Yeah, I’m amazed at how many of the apple users want “microsoft” to fix the issue, when in fact the fonts work great on every windows PC, but it is only the monopolistic, unconstitutional, evil morons at Apple are the ones “blocking” fonts from presentations or programs designed on Windows. I am in hell right now when I have to purchase overly priced crappy macbooks with their inferior operating system just because the clients who are too dumb to realize the obvious buy a Mac, and surprise surprise… when the same presentation is created on a Mac and the fonts manually changed, the same fonts when sent to apple users work…. wow… what a “coincidence”. Go figure that out all you morons bashing Microsoft. The sad truth is that all you posers are just using these crappy machines that are 3 decades behind windows 10 in terms of user experience, and a decade behind in terms of technology.
Sorry if I came out too strong, I am super-furious right now. This thing is beginning to feel like a twilight zone episode.
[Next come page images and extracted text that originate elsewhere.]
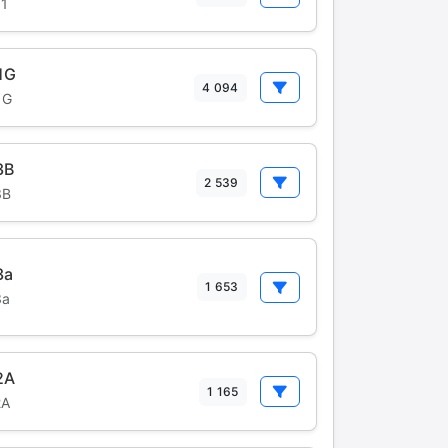
1
1G
4 094
1G
3B
2 539
3B
3a
1 653
3a
2A
1 165
2A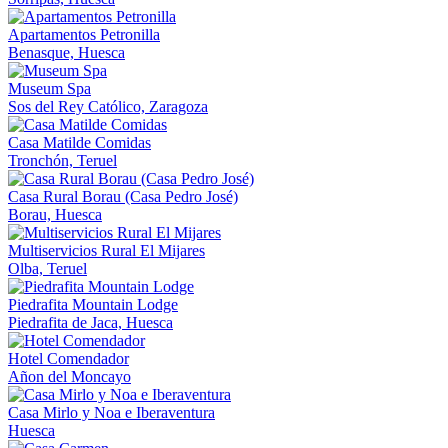
Apartamentos Petronilla
Benasque, Huesca
Museum Spa
Sos del Rey Católico, Zaragoza
Casa Matilde Comidas
Tronchón, Teruel
Casa Rural Borau (Casa Pedro José)
Borau, Huesca
Multiservicios Rural El Mijares
Olba, Teruel
Piedrafita Mountain Lodge
Piedrafita de Jaca, Huesca
Hotel Comendador
Añon del Moncayo
Casa Mirlo y Noa e Iberaventura
Huesca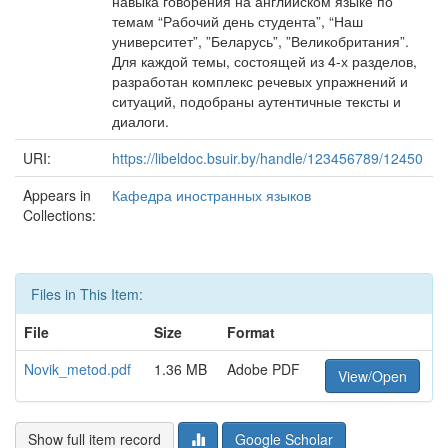
навыка говорения на английском языке по
темам “Рабочий день студента”, “Наш
университет”, ”Беларусь”, ”Великобритания”.
Для каждой темы, состоящей из 4-х разделов,
разработан комплекс речевых упражнений и
ситуаций, подобраны аутентичные тексты и
диалоги.
URI:
https://libeldoc.bsuir.by/handle/123456789/12450
Appears in
Кафедра иностранных языков
Collections:
Files in This Item:
File
Size
Format
Novik_metod.pdf
1.36 MB
Adobe PDF
View/Open
Show full item record
Google Scholar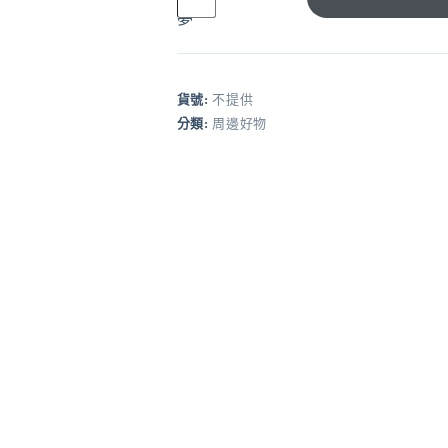
主
夢
機
保
護
套
貨號:
不提供
❤️‍通
分類:
周邊好物
用
各
大
品
牌
主
機
數
量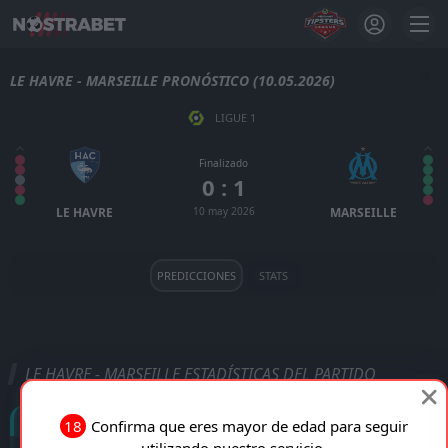
LE HAVRE - MARSEILLE PRONÓSTICO (10.05.2026)
LIGUE 1
Finalizado
0 : 1
LE HAVRE
10 may 2026
MARSEILLE
PREDICCIONES
STATS
LE HAVRE - MARSEILLE ESTADÍSTICAS DEL PARTIDO
Goles
18
Confirma que eres mayor de edad para seguir
utilizando nuestro servicio.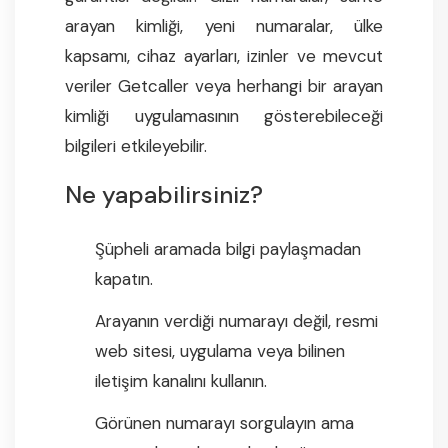
arayan kimliği, yeni numaralar, ülke
kapsamı, cihaz ayarları, izinler ve mevcut
veriler Getcaller veya herhangi bir arayan
kimliği uygulamasının gösterebileceği
bilgileri etkileyebilir.
Ne yapabilirsiniz?
Şüpheli aramada bilgi paylaşmadan
kapatın.
Arayanın verdiği numarayı değil, resmi
web sitesi, uygulama veya bilinen
iletişim kanalını kullanın.
Görünen numarayı sorgulayın ama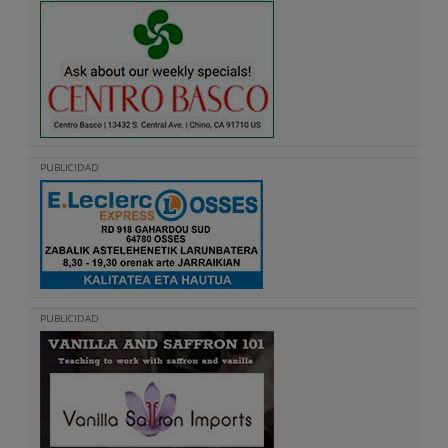
PUBLICIDAD
PUBLICIDAD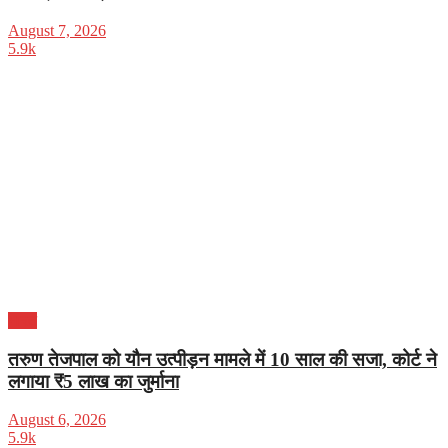
August 7, 2026
5.9k
भारत
तरुण तेजपाल को यौन उत्पीड़न मामले में 10 साल की सजा, कोर्ट ने
लगाया ₹5 लाख का जुर्माना
August 6, 2026
5.9k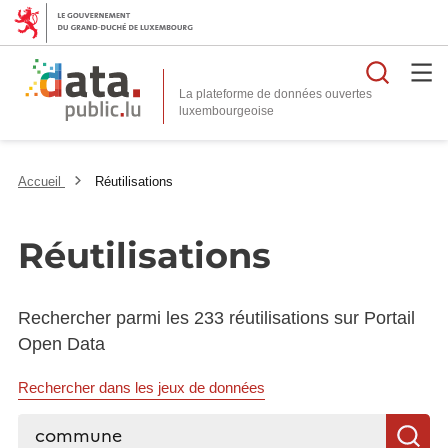
Reche
La plateforme de données ouvertes
Accueil
Réutilisations
Réutilisations
Rechercher parmi les 233 réutilisations sur Portail
Open Data
Rechercher dans les jeux de données
Rechercher...
R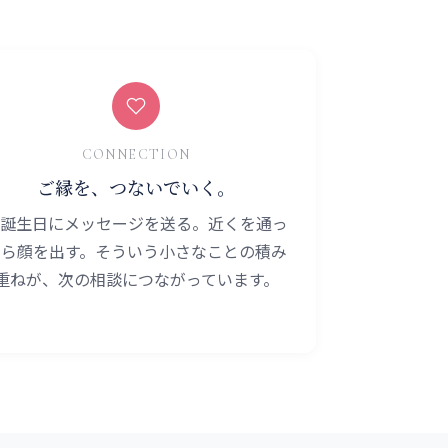
CONNECTION
ご縁を、つないでいく。
誕生日にメッセージを送る。近くを通っ
たら顔を出す。そういう小さなことの積み
重ねが、次の相談につながっています。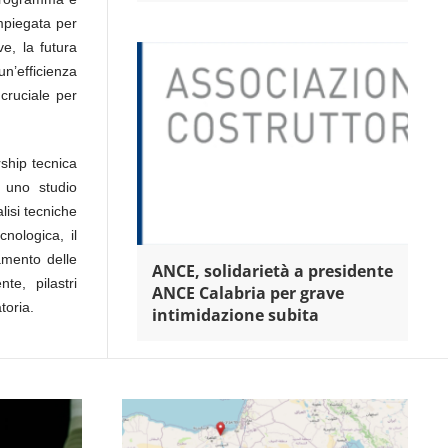
impiegata per
e, la futura
n’efficienza
 cruciale per
rship tecnica
 uno studio
lisi tecniche
nologica, il
amento delle
ANCE, solidarietà a presidente
te, pilastri
ANCE Calabria per grave
toria.
intimidazione subita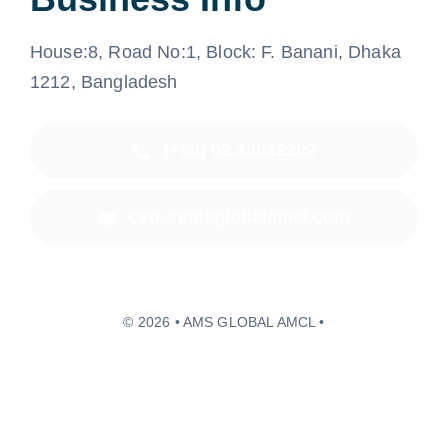
House:8, Road No:1, Block: F. Banani, Dhaka
1212, Bangladesh
(+88) 02 48812289
ceo@amsglobalamcl.com
© 2026 • AMS GLOBAL AMCL •
Back to top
Had a late night (lol!) ? I am feeling similarly grump about KRACK – was up late last night – to Microsoft’s credit “they are the first to post a solution”. Still does not make up for this bug, but … glad to see some of the dept’s trying and working very hard. Glad I could help.
I tried all of the above but this solved my issue (after dragging/dropping fonts to Computer)
Find the postscript names of the fonts that you want to prioritize.
Note: Postscript names are not the same as font families and each style will have a different postscript name, so to prioritize an entire font family you may need to add multiple names.
Launch Font Book (open applications folder in Finder, find and launch “Font book.app”)
Select the font you want to prioritize in the center pane
Ensure Font Information is selected in the top left of the window, and find the PostScript Name field in the right pane and copy it.
Quit all Office apps
Launch Terminal.app
Type the command ‘defaults write com.microsoft.office PrioritizedFonts -array “postscript name 1” “postscript name 2” “etc.”’ and hit return to run it. Postscript names here are case-sensitive and must match exactly what Font Book.app provides. You can specify up to 50 names. e.g. defaults write com.microsoft.office PrioritizedFonts -array “Helvetica-Light” “Helvetica” “Helvetica-LightOblique” “TimesNewRomanPSMT”
Launch your Office apps. One your apps have loaded, quit your Microsoft Office apps and relaunch them a second time to see your updated fonts list.